Hay explosiones constantes y combates callejeros en algunas áreas, pero las fuerzas ucranianas todavía controlan la ciudad. Las autoridades ucranianas han dicho que seguirán defendiendo a Bajmut por ahora. Este lunes, tras una reunión del Estado Mayor, la presidencia de Zelenski informó de que los altos mandos abogaron por continuar la defensa de Bajmut y fortalecer “aún más” las posiciones ucranianas allí. Más tarde, en su discurso nocturno, el presidente dijo que los principales generales acordaron por unanimidad continuar, “no retirarse” y reforzar las defensas ucranianas.

De caer Bajmut, el frente podría desplazarse a localidades próximas como Chasiv Yar, cuya posición más elevada podría favorecer la defensa de las tropas ucranianas, apuntan algunos analistas. Las autoridades tratan de convencer a los civiles que aún permanecen en la ciudad para ser evacuados, pero cientos de habitantes, la mayoría ancianos, se niegan. Muchos no pueden ni refugiarse en los sótanos de sus edificios, ya que a excepción de aquellos que pertenecen a viviendas unifamiliares, están ocupados por los soldados ucranianos desplegados para defender Bajmut.

Lyudmila, y tantas otras vecinas, siguen en sus trece. Cuenta que su hija se encuentra en una ciudad ocupada por las tropas rusas -que prefiere no detallar por razones de seguridad-, que la escribe preocupada y la insiste en la evacuación. Y ella vuelve a decirle que no. Que quiere quedarse en la casa donde nació su madre y donde la vio morir.

Pero las lágrimas de Lyudmila se despiertan cuando habla su nieta. Cuando la señora la menciona, el caparazón fabricado para resistir el revés de la guerra parece agrietarse por unos segundos. Qué ganas tiene de verla otra vez. La joven, de 28 años, huyó a Rusia, no por razones ideológicas sino por necesidad: “Quería proteger a sus hijos y allí tenía familiares que podían ayudarla”. 

Desde Moscú, su nieta celebra haber podido hablar con su abuela hace dos días. “Estoy muy preocupada por ella. La amo mucho”, dice la veinteañera a elDiario.es a través de mensaje. También le pide que salga del agujero negro en el que se encuentra, pero su abuela mantiene su decisión. “Mi nieta me dice 'Abuela te quiero mucho, quiero verte mucho. Si te pasa algo voy a ir, voy a quitar escombros con mis manos, voy a buscarte’”, detalla Lyudmila desbordada de emoción. “Se me quema el alma con todo lo que está pasando”. Pero la mujer se retira las lágrimas rápidamente y corre a sonreír: “¿Más té?”.

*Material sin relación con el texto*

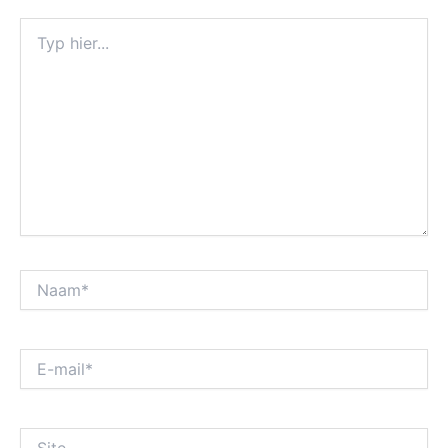
Typ
hier...
Naam*
E-
mail*
Site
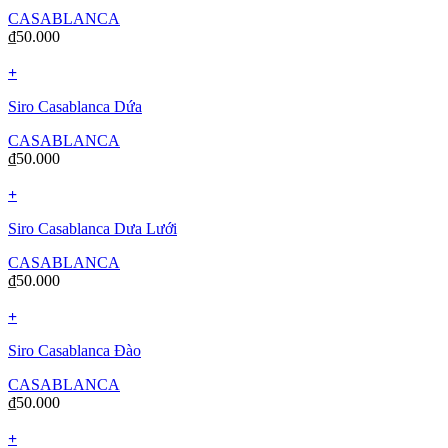
CASABLANCA
₫
50.000
+
Siro Casablanca Dứa
CASABLANCA
₫
50.000
+
Siro Casablanca Dưa Lưới
CASABLANCA
₫
50.000
+
Siro Casablanca Đào
CASABLANCA
₫
50.000
+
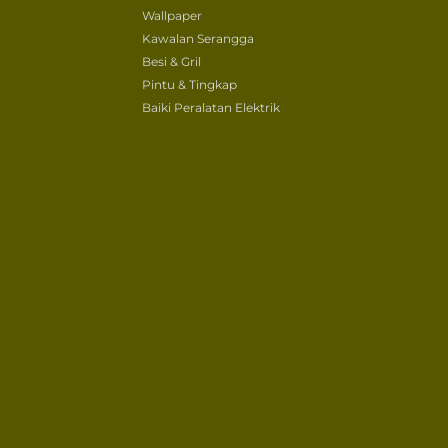
Wallpaper
Kawalan Serangga
Besi & Gril
Pintu & Tingkap
Baiki Peralatan Elektrik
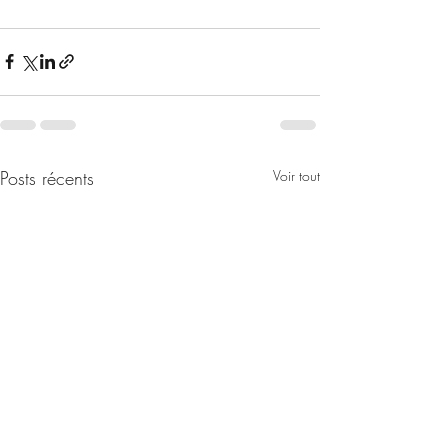
Posts récents
Voir tout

Lyudmila dice no pasar hambre gracias a la ayuda humanitaria. Si algo le falta, acude a la tienda de Vardan. En esa misma calle convertida en una ruta de entrada y salida al frente de Bajmut, una pequeña mesa de madera se tambalea ante el paso acelerado de los blindados con dirección a la ciudad asediada por las tropas rusas. Sobre ella hay una decena de botellas de refrescos y bebidas energéticas. Nadie espera tras el mostrador improvisado, para encontrar al tendero hay que llamar a la puerta de un pequeño habitáculo construido a base de ladrillo y madera. En su interior, dos hombres comen un plato caliente, y una barra acumula varias barras de pan y pizzas precocinadas.

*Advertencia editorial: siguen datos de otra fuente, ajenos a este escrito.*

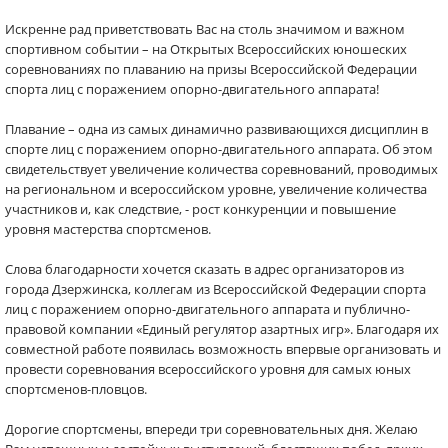
Искренне рад приветствовать Вас на столь значимом и важном
спортивном событии – на Открытых Всероссийских юношеских
соревнованиях по плаванию на призы Всероссийской Федерации
спорта лиц с поражением опорно-двигательного аппарата!
Плавание – одна из самых динамично развивающихся дисциплин в
спорте лиц с поражением опорно-двигательного аппарата. Об этом
свидетельствует увеличение количества соревнований, проводимых
на региональном и всероссийском уровне, увеличение количества
участников и, как следствие, - рост конкуренции и повышение
уровня мастерства спортсменов.
Слова благодарности хочется сказать в адрес организаторов из
города Дзержинска, коллегам из Всероссийской Федерации спорта
лиц с поражением опорно-двигательного аппарата и публично-
правовой компании «Единый регулятор азартных игр». Благодаря их
совместной работе появилась возможность впервые организовать и
провести соревнования всероссийского уровня для самых юных
спортсменов-пловцов.
Дорогие спортсмены, впереди три соревновательных дня. Желаю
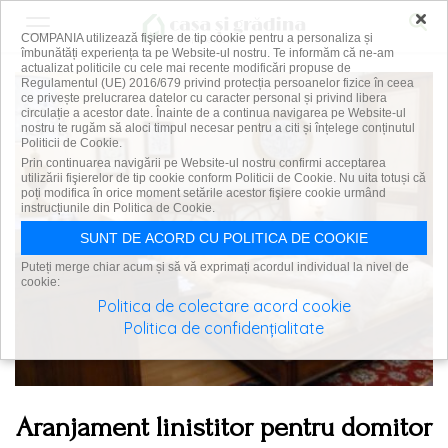
×
COMPANIA utilizează fişiere de tip cookie pentru a personaliza și
îmbunătăți experiența ta pe Website-ul nostru. Te informăm că ne-am
actualizat politicile cu cele mai recente modificări propuse de
Regulamentul (UE) 2016/679 privind protecția persoanelor fizice în ceea
ce privește prelucrarea datelor cu caracter personal și privind libera
circulație a acestor date. Înainte de a continua navigarea pe Website-ul
nostru te rugăm să aloci timpul necesar pentru a citi și înțelege conținutul
Politicii de Cookie.
Prin continuarea navigării pe Website-ul nostru confirmi acceptarea
utilizării fişierelor de tip cookie conform Politicii de Cookie. Nu uita totuși că
poți modifica în orice moment setările acestor fişiere cookie urmând
instrucțiunile din Politica de Cookie.
SUNT DE ACORD CU POLITICA DE COOKIE
Puteți merge chiar acum și să vă exprimați acordul individual la nivel de
cookie:
Politica de colectare acord cookie
Politica de confidențialitate
Aranjament linistitor pentru domitor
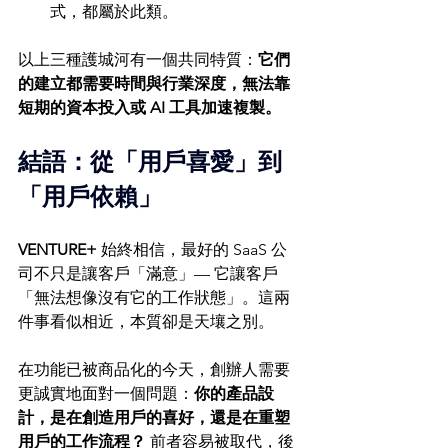
式，都屬於此類。
以上三種護城河有一個共同特質：
它們
的建立都需要時間與行業深度，無法靠
短期的資本投入或 AI 工具加速複製。
結語：從「用戶喜愛」到
「用戶依賴」
VENTURE+
 始終相信，最好的 SaaS 公
司不只是讓客戶「滿意」— 它讓客戶
「無法想像沒有它的工作狀態」。這兩
件事看似相近，本質卻是天壤之別。
在功能已被商品化的今天，創辦人需要
更誠實地面對一個問題：
你的產品設
計，是在創造用戶的喜好，還是在重塑
用戶的工作流程？
 前者容易被取代，後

Es la pequeña tienda creada en plena guerra por Vardan Hosryan, un hombre armenio de 48 años. En verano, un bombardeo arrasó la finca y el ganado con los que se ganaba la vida. En otoño, construyó este pequeño espacio junto a su casa para tratar de salir adelante en medio de la contienda. “Casi no gano nada, porque también regalamos el pan a muchos vecinos o les cargamos el teléfono, pero al menos intentamos hacer algo”, dice el hombre.

Su socio, el azerí Ravshan, se encarga del suministro de productos del pequeño comercio improvisado, así como de otras tiendas de Chasiv Yar. Cada dos días viaja a Kiev, donde compra los alimentos para vender en la localidad próxima al frente. Hace una semana, vivía en Bajmut, donde regentaba un bazar que quedó destrozado como consecuencias de las constantes explosiones de la zona. “Por eso decidí irme. Allí ya no se puede estar”, dijo el hombre hace una semana. Ahora, su amigo armenio le acoge en su casa. “Como los rusos y los ucranianos, dicen que los armenios y los azerís somos enemigos, pero mira: eso todo es política. Tenemos diferentes opiniones, pero nos queremos y respetamos”, sostiene Ravwan en referencia al histórico conflicto entre Armenia y Azerbaiyán por el control del territorio de Nagorno Karabaj.

Cerca de la tienda de Vardan, el lento caminar de un anciano contrasta con la acelerada marcha de los vehículos militares que circulan por las calles embarradas de este punto de Chasiv Yar. Se dirige al área de la ciudad a la que recomiendan no aproximarse: el canal. Su vivienda está ubicada en esta zona de la localidad, azotada de manera aún más intensa por el fuego ruso.

El constante rugido de los bombardeos le empujó a huir y alojarse a un kilómetro de distancia, en casa de una familiar. Pero todos los días camina hasta un terreno en el que aún mantiene a sus perros. “Voy a darles de comer”, sostiene el señor, de unos setenta años, mientras continúa sus pasos, descompasados con el incesante sonido de las detonaciones.

De esa misma peligrosa zona, del canal, procede Gregorio. Él pedalea más acelerado con dirección a uno de los escasos puntos de suministro de agua de la localidad. Sin acceso a agua en su casa, utiliza su bicicleta para llenar varias garrafas, a pesar del riesgo. “Nunca se sabe cuándo va a caer. Da igual estar aquí, que allí. Ahora todo es peligroso”, asume el hombre antes de despedirse acelerado para volver a su hogar.

En la vivienda de Lyudmila todo parece en calma a pesar de la tensión del exterior. Bajo la mesa de la cocina de leña, junto a una aspiradora, sigue escondida la caja de sus tesoros. “Todo era de mi madre. Lo hemos guardado para que no se destruya, porque en la vida no se puede comprar algo parecido”, dice empeñada en salvar la vajilla. No importa si no es ella quien vuelva a disfrutarla.

“¿Por qué guarda con tanto cuidado la vajilla? Quizá es una pregunta sin importancia, pero ¿quiere regalársela a alguien?”. Lyudila sonríe. Sus ojos vuelven a encenderse: “No es ninguna pregunta tonta. Es para mi nieta”.